(Stored records)
►

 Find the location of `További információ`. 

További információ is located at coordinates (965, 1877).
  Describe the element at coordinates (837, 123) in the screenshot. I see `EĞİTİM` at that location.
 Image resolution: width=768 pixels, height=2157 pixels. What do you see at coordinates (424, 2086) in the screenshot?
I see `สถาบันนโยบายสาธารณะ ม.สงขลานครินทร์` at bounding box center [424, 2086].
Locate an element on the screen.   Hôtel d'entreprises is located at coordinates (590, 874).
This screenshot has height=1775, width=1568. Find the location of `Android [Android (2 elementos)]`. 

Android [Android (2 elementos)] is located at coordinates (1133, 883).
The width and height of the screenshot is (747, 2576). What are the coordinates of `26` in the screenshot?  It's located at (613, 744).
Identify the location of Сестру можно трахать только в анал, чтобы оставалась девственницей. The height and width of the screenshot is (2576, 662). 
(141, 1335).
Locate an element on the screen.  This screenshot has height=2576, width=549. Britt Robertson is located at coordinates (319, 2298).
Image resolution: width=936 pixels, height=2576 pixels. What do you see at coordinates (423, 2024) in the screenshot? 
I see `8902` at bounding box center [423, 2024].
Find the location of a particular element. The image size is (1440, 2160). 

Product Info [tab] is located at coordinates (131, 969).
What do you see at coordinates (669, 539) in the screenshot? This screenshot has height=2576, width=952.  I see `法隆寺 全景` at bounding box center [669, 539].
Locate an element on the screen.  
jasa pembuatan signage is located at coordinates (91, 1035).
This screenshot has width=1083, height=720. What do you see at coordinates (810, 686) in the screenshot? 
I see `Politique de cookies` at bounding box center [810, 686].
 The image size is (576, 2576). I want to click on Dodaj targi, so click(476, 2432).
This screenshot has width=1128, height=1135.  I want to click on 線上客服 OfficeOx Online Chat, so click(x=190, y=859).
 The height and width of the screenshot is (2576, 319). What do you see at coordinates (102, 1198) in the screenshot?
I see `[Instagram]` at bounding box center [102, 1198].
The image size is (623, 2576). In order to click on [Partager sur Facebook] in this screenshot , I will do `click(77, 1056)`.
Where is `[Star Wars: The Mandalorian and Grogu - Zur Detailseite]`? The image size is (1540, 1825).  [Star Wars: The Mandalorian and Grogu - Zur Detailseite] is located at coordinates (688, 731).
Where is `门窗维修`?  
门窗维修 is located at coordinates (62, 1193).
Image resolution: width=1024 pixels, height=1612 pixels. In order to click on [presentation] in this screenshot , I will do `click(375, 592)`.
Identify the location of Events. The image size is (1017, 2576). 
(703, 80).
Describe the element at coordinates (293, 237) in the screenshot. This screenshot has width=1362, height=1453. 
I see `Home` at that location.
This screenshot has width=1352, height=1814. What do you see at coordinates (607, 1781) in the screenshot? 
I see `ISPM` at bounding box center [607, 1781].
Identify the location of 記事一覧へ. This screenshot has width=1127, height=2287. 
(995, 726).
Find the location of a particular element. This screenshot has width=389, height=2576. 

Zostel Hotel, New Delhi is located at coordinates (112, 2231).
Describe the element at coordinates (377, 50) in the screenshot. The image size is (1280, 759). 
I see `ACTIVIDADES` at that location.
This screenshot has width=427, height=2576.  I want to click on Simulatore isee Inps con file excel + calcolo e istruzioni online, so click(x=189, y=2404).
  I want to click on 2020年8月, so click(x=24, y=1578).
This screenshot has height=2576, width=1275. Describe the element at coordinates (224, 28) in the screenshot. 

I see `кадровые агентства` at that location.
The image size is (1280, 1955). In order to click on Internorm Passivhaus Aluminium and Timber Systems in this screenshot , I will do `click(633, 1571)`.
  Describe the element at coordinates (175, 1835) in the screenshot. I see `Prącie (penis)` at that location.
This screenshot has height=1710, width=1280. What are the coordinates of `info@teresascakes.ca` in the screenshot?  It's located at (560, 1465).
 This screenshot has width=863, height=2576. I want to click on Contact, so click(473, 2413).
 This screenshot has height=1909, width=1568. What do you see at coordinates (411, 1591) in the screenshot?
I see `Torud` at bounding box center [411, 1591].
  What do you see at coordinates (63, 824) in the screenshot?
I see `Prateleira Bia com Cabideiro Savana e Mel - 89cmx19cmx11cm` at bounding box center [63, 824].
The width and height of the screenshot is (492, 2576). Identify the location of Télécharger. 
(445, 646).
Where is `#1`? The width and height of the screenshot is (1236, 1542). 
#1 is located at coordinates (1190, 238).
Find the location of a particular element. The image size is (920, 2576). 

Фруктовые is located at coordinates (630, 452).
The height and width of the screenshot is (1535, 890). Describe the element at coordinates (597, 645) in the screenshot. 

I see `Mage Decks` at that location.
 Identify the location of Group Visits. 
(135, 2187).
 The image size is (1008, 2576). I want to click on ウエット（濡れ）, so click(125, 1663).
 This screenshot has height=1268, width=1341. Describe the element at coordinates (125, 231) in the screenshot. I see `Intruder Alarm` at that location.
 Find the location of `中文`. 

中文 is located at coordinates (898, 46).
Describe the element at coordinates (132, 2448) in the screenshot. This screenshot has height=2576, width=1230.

◄

→ **What is expected**
Nothing in the entries may change. Retype them all.

→ **Output for this task**
 Find the location of `További információ`. 

További információ is located at coordinates (965, 1877).
  Describe the element at coordinates (837, 123) in the screenshot. I see `EĞİTİM` at that location.
 Image resolution: width=768 pixels, height=2157 pixels. What do you see at coordinates (424, 2086) in the screenshot?
I see `สถาบันนโยบายสาธารณะ ม.สงขลานครินทร์` at bounding box center [424, 2086].
Locate an element on the screen.   Hôtel d'entreprises is located at coordinates (590, 874).
This screenshot has height=1775, width=1568. Find the location of `Android [Android (2 elementos)]`. 

Android [Android (2 elementos)] is located at coordinates (1133, 883).
The width and height of the screenshot is (747, 2576). What are the coordinates of `26` in the screenshot?  It's located at (613, 744).
Identify the location of Сестру можно трахать только в анал, чтобы оставалась девственницей. The height and width of the screenshot is (2576, 662). 
(141, 1335).
Locate an element on the screen.  This screenshot has height=2576, width=549. Britt Robertson is located at coordinates (319, 2298).
Image resolution: width=936 pixels, height=2576 pixels. What do you see at coordinates (423, 2024) in the screenshot? 
I see `8902` at bounding box center [423, 2024].
Find the location of a particular element. The image size is (1440, 2160). 

Product Info [tab] is located at coordinates (131, 969).
What do you see at coordinates (669, 539) in the screenshot? This screenshot has height=2576, width=952.  I see `法隆寺 全景` at bounding box center [669, 539].
Locate an element on the screen.  
jasa pembuatan signage is located at coordinates (91, 1035).
This screenshot has width=1083, height=720. What do you see at coordinates (810, 686) in the screenshot? 
I see `Politique de cookies` at bounding box center [810, 686].
 The image size is (576, 2576). I want to click on Dodaj targi, so click(476, 2432).
This screenshot has width=1128, height=1135.  I want to click on 線上客服 OfficeOx Online Chat, so click(x=190, y=859).
 The height and width of the screenshot is (2576, 319). What do you see at coordinates (102, 1198) in the screenshot?
I see `[Instagram]` at bounding box center [102, 1198].
The image size is (623, 2576). In order to click on [Partager sur Facebook] in this screenshot , I will do `click(77, 1056)`.
Where is `[Star Wars: The Mandalorian and Grogu - Zur Detailseite]`? The image size is (1540, 1825).  [Star Wars: The Mandalorian and Grogu - Zur Detailseite] is located at coordinates (688, 731).
Where is `门窗维修`?  
门窗维修 is located at coordinates (62, 1193).
Image resolution: width=1024 pixels, height=1612 pixels. In order to click on [presentation] in this screenshot , I will do `click(375, 592)`.
Identify the location of Events. The image size is (1017, 2576). 
(703, 80).
Describe the element at coordinates (293, 237) in the screenshot. This screenshot has width=1362, height=1453. 
I see `Home` at that location.
This screenshot has width=1352, height=1814. What do you see at coordinates (607, 1781) in the screenshot? 
I see `ISPM` at bounding box center [607, 1781].
Identify the location of 記事一覧へ. This screenshot has width=1127, height=2287. 
(995, 726).
Find the location of a particular element. This screenshot has width=389, height=2576. 

Zostel Hotel, New Delhi is located at coordinates (112, 2231).
Describe the element at coordinates (377, 50) in the screenshot. The image size is (1280, 759). 
I see `ACTIVIDADES` at that location.
This screenshot has width=427, height=2576.  I want to click on Simulatore isee Inps con file excel + calcolo e istruzioni online, so click(x=189, y=2404).
  I want to click on 2020年8月, so click(x=24, y=1578).
This screenshot has height=2576, width=1275. Describe the element at coordinates (224, 28) in the screenshot. 

I see `кадровые агентства` at that location.
The image size is (1280, 1955). In order to click on Internorm Passivhaus Aluminium and Timber Systems in this screenshot , I will do `click(633, 1571)`.
  Describe the element at coordinates (175, 1835) in the screenshot. I see `Prącie (penis)` at that location.
This screenshot has height=1710, width=1280. What are the coordinates of `info@teresascakes.ca` in the screenshot?  It's located at (560, 1465).
 This screenshot has width=863, height=2576. I want to click on Contact, so click(473, 2413).
 This screenshot has height=1909, width=1568. What do you see at coordinates (411, 1591) in the screenshot?
I see `Torud` at bounding box center [411, 1591].
  What do you see at coordinates (63, 824) in the screenshot?
I see `Prateleira Bia com Cabideiro Savana e Mel - 89cmx19cmx11cm` at bounding box center [63, 824].
The width and height of the screenshot is (492, 2576). Identify the location of Télécharger. 
(445, 646).
Where is `#1`? The width and height of the screenshot is (1236, 1542). 
#1 is located at coordinates (1190, 238).
Find the location of a particular element. The image size is (920, 2576). 

Фруктовые is located at coordinates (630, 452).
The height and width of the screenshot is (1535, 890). Describe the element at coordinates (597, 645) in the screenshot. 

I see `Mage Decks` at that location.
 Identify the location of Group Visits. 
(135, 2187).
 The image size is (1008, 2576). I want to click on ウエット（濡れ）, so click(125, 1663).
 This screenshot has height=1268, width=1341. Describe the element at coordinates (125, 231) in the screenshot. I see `Intruder Alarm` at that location.
 Find the location of `中文`. 

中文 is located at coordinates (898, 46).
Describe the element at coordinates (132, 2448) in the screenshot. This screenshot has height=2576, width=1230.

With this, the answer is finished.